Tumor necrosis factor-α alters maternal and embryonic zinc metabolism and is developmentally toxic in mice

We tested the hypothesis that tumor necrosis factor-α (TNF-α) would be teratogenic in mice due in part to its effects on zinc metabolism. In Experiment 1, nonpregnant mice were injected with a single dose of TNF-α (40,000 U) or PBS and then received a ⁶⁵Zn-labeled meal. Mice killed 10 h after TNF-α treatment had high liver ⁶⁵Zn and low plasma ⁶⁵Zn, compared with controls. In Experiment 2, gestation day 8 (GD 8) mice were injected with PBS or TNF-α and then received a ⁶⁵Zn-labeled meal.

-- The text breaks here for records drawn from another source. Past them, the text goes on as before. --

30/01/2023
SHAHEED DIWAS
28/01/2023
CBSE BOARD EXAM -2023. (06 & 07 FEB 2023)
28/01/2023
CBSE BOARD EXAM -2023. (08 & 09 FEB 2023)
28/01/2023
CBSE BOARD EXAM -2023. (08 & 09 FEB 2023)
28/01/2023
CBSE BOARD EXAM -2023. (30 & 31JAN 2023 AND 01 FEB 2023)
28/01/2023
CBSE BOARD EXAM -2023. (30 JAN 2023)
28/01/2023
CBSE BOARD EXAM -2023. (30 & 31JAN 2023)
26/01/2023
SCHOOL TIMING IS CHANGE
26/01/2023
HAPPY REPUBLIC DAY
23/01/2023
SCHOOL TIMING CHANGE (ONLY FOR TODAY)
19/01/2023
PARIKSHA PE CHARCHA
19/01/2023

Dams killed 10 h after TNF-α treatment had higher liver and kidney ⁶⁵Zn and lower plasma and embryonic ⁶⁵Zn accumulation than controls. In Experiment 3, TNF-α dosing from GD 7-12 was associated with high maternal liver Zn and metallothionein concentrations on GD 13 and a high frequency of exencephaly on GD 18. In Experiment 4, dams fed diets containing 4.5, 12.5 or 50.0 μg Zn/g were given PBS or TNF-α on GD 7-12. Gross fetal defects were not observed in the PBS-treated litters evaluated on GD 18. In contrast, TNF-α- treated litters were characterized by multiple defects, with the incidence and severity being highest in the low Zn diet group. In Experiment 5, embryos cultured in serum from TNF-α-treated animals exhibited a high frequency of defects; the developmental toxicity of this serum was ameliorated when it was supplemented with Zn. Thus, the developmental toxicity of TNF-α is due in part to its influence on Zn metabolism.